_Problem description_
Please show every line in the entries below that includes the word "personnes".
Working data Block Start
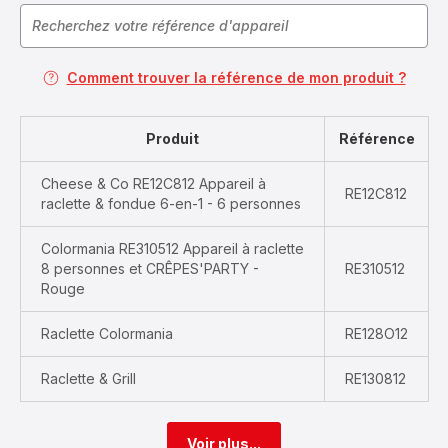
Comment trouver la référence de mon produit ?
Produit
Référence
Cheese & Co RE12C812 Appareil à
RE12C812
raclette & fondue 6-en-1 - 6 personnes
Colormania RE310512 Appareil à raclette
8 personnes et CRÊPES'PARTY -
RE310512
Rouge
Raclette Colormania
RE128O12
Raclette & Grill
RE130812
Voir plus...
Working data Block End
_Response to the task_
raclette & fondue 6-en-1 - 6 personnes
8 personnes et CRÊPES'PARTY -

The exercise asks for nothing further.